• Task: Within the records, which lines hold the string "Dayuse"? Report each one by copying it.

"""

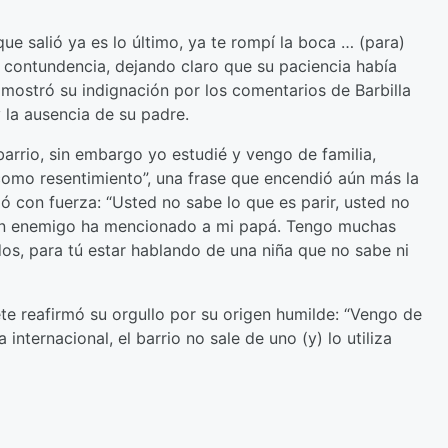
ue salió ya es lo último, ya te rompí la boca … (para)
n contundencia, dejando claro que su paciencia había
a mostró su indignación por los comentarios de Barbilla
 la ausencia de su padre.
 barrio, sin embargo yo estudié y vengo de familia,
como resentimiento”, una frase que encendió aún más la
ió con fuerza: “Usted no sabe lo que es parir, usted no
gún enemigo ha mencionado a mi papá. Tengo muchas
dos, para tú estar hablando de una niña que no sabe ni
ete reafirmó su orgullo por su origen humilde: “Vengo de
internacional, el barrio no sale de uno (y) lo utiliza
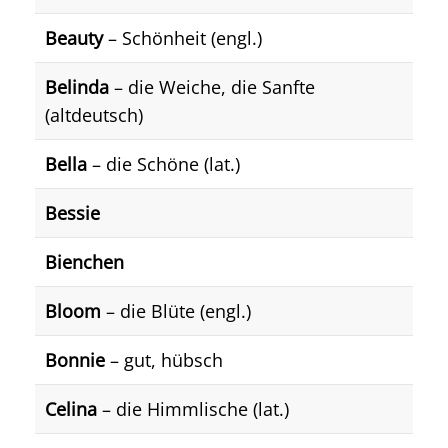
Beauty
– Schönheit (engl.)
Belinda
– die Weiche, die Sanfte
(altdeutsch)
Bella
– die Schöne (lat.)
Bessie
Bienchen
Bloom
– die Blüte (engl.)
Bonnie
– gut, hübsch
Celina
– die Himmlische (lat.)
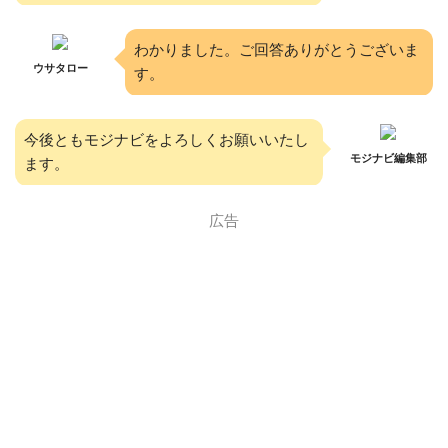
わかりました。ご回答ありがとうございま
ウサタロー
す。
今後ともモジナビをよろしくお願いいたし
モジナビ編集部
ます。
広告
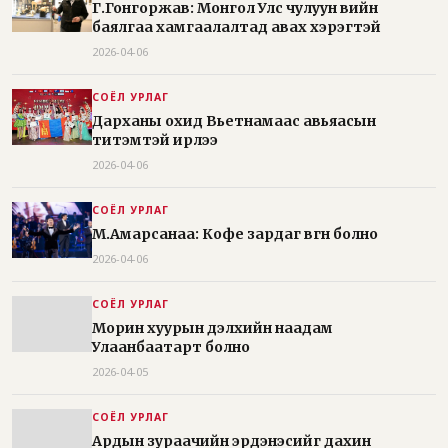
Г.Гонгоржав: Монгол Улс чулуун өвийн
баялгаа хамгаалалтад авах хэрэгтэй
2026-04-06
СОЁЛ УРЛАГ
Дарханы охид Вьетнамаас авьяасын
титэмтэй ирлээ
2026-04-06
СОЁЛ УРЛАГ
М.Амарсанаа: Кофе зардаг өвгөн болно
2026-04-06
СОЁЛ УРЛАГ
Морин хуурын дэлхийн наадам
Улаанбаатарт болно
2026-04-05
СОЁЛ УРЛАГ
Ардын зураачийн эрдэнэсийг дахин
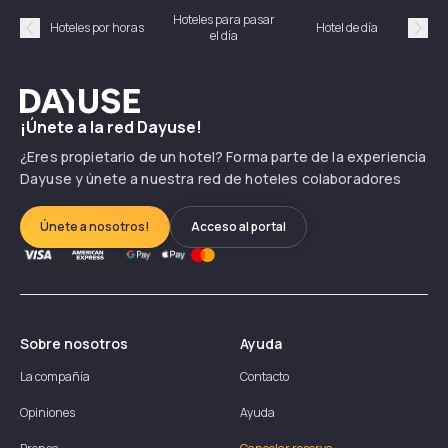
Hoteles para pasar
Habi
Hoteles por horas
Hotel de día
el día
hor
Précédent
Suiv
Dayuse
¡Únete a la red Dayuse!
¿Eres propietario de un hotel? Forma parte de la experiencia
Dayuse y únete a nuestra red de hoteles colaboradores
Únete a nosotros!
Acceso al portal
Sobre nosotros
Ayuda
La compañía
Contacto
Opiniones
Ayuda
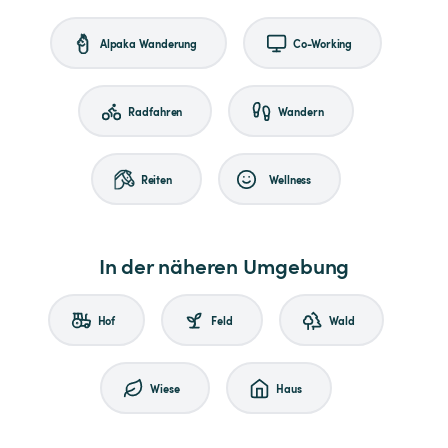
Alpaka Wanderung
Co-Working
Radfahren
Wandern
Reiten
Wellness
In der näheren Umgebung
Hof
Feld
Wald
Wiese
Haus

"""

• Exercise output:
Dayuse
¡Únete a la red Dayuse!
Dayuse y únete a nuestra red de hoteles colaboradores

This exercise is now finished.